In absolute truth nothing can be spoken.
In absolute truth nothing can be done.
It is in relative truth
that we say and do all things.
It is in relative truth
that we all try to improve our lives.
We want to improve this life because we are here for a long time and we need to learn how to be wise in order to have a good life here.
Sometimes we act from absolute truth. Sometimes we are so much into the absolute side of things that we lose awareness that we have a physical form and that we have life here. Sometimes we act or talk only from the relative world and we don’t even have the faintest idea there could be something else.
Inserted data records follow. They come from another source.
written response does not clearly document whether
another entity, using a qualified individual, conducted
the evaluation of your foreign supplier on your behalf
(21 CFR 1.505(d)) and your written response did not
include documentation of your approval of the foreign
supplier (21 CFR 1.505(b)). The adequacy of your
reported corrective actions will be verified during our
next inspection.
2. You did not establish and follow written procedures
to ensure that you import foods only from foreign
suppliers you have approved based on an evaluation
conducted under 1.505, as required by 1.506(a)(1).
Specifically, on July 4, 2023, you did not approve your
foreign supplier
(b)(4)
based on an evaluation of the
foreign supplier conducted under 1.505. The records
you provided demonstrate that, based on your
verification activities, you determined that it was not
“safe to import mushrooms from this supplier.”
Sometimes we act from the middle.
The absolute is very important.
And the relative is also very important.
Both these things come together in the middle
and marry each other.
This marriage is the state of beingness.
In some of the most magnificent practices, the name they give for an ultimate state, beyond even samahdi and nirvana, is the state of beingness.
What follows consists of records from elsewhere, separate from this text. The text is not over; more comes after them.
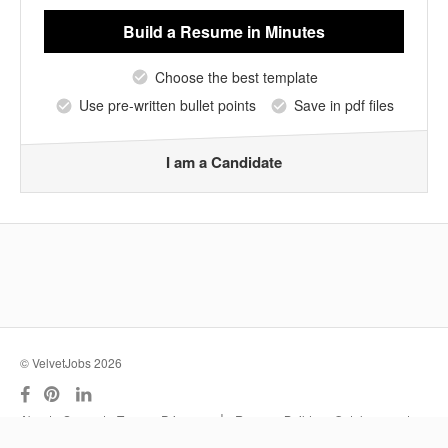
Build a Resume
in Minutes
Choose the best template
Use pre-written bullet points
Save in pdf files
I am a Candidate
© VelvetJobs 2026
|
About
Support
Terms
Privacy
Resume Builder
Outplacement
Services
The state of beingness is an acknowledgement that all things that are perceived within us, no matter how they are perceived, whether it’s by our hearts or our brains or by something within us that we can’t speak about, are all things that are naturally accepted by our whole essenceand we are in love with That that made us feel all these things.
We must not tie ourselves to only one road in these things.
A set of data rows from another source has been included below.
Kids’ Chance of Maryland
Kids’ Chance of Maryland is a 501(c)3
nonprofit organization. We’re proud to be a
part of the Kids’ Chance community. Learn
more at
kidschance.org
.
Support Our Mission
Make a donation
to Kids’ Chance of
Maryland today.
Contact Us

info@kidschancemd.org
We’ve got to widen our perspective.
There is more than one freeway in Southern California. What would be the fun if we just decided to go up and down the Harbor Freeway every day? Every day up and down that particular freeway because somebody told us that this is the only way that exists to go from downtown LA to San Pedro. So this becomes our world. We go back and forth, back and forth, back and forth on the same road because we’ve been told that if we get off the freeway or take some other street we are going to get lost or we are going to disappear.
If we are a little bit wise or curious or alive, we will trust somebody or trust something inside of us that tells us to go on the 405 Freeway. So we try that and we start to see that this other way is different but it gets us there too. And we widen our perspective.
And the same thing goes for our lives. We’ve got to break the rigid patterns of life. I’m not suggesting that all of a sudden we start doing everything totally differently. Then nobody around us would be able to stand us. We’ve got to use some common sense. Just by breaking the patterns of how we perceive ourselves to be, we can drive on many freeways.
By breaking the patterns of what we think we can do,
we can do things we never imagined.
What we are is much more than what it seems.